To consider the connection, it’s important to understand that complaints around sleep, by some estimates, are present in upwards of 88% of chronic pain conditions. On the opposite end of the spectrum, approximately 50% of those afflicted by insomnia report chronic pain.
Studies on the impacts of sleep deprivation have demonstrated that participants tend to develop hyperalgesia, a hypersensitivity to pain stimuli in a dose-response relationship. As the sleep deprivation progresses over many nights, the sensitivity increases. In the more specific case of conditions characterized by joint pain, those diagnosed with rheumatoid arthritis feeling a greater amount of pain following a partial sleep deprivation, not to mention the impacts it had on their fatigue levels and experience of depression.
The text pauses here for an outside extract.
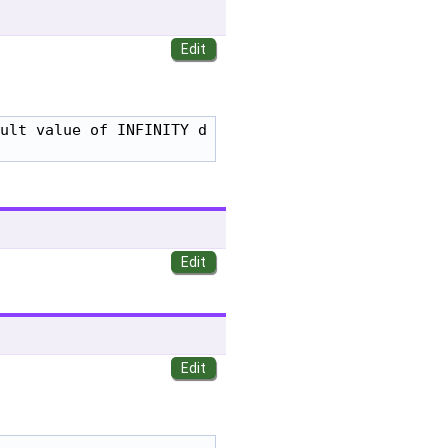
ult value of INFINITY d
Unfortunately, the exact mechanism for why this occurs is unclear, but researchers have a few ideas including changes in the signaling of neurotransmitters such as dopamine or opioid peptides. Another thought is the impact that sleep deprivation has on our mood and the effect that this would have on sensitizing the sleepy individual to stimuli such as joint pain.
It’s a difficult question since there is no right answer. We all have our preferences for everything from the firmness of the bed to the pillow, to whether the window is opened or closed, and the eternal conflict about why a bed needs 10 or more decorative pillows. However, there are sleeping conditions that encourage a restful and rejuvenating snooze:
Sleeping on your front is the pinnacle of poor position. Unless you want to attempt breathing through a pillow, it forces your head and neck sideways. This extended rotation of the cervical spine can gradually contribute to misalignment as it flattens the natural curvature of the spine. Even lying on the back with a hand on the forehead recruits the scalene muscles and upper trapezius muscles and is associated with neck pain.
However, if you find that this is the only position that doesn’t contribute to the pain, then consider placing a small pillow underneath the hips to elevate them off of the bed in order to align the spine.
With neck and back pain, the goal is to align the spine and recruit the fewest muscles over the course of the night, leaving them relaxed and allowing you to wake up relatively pain-free. Sleeping on the side with a small pillow between the legs, or on the back with a pillow under the arch of the knees will help keep the spine aligned.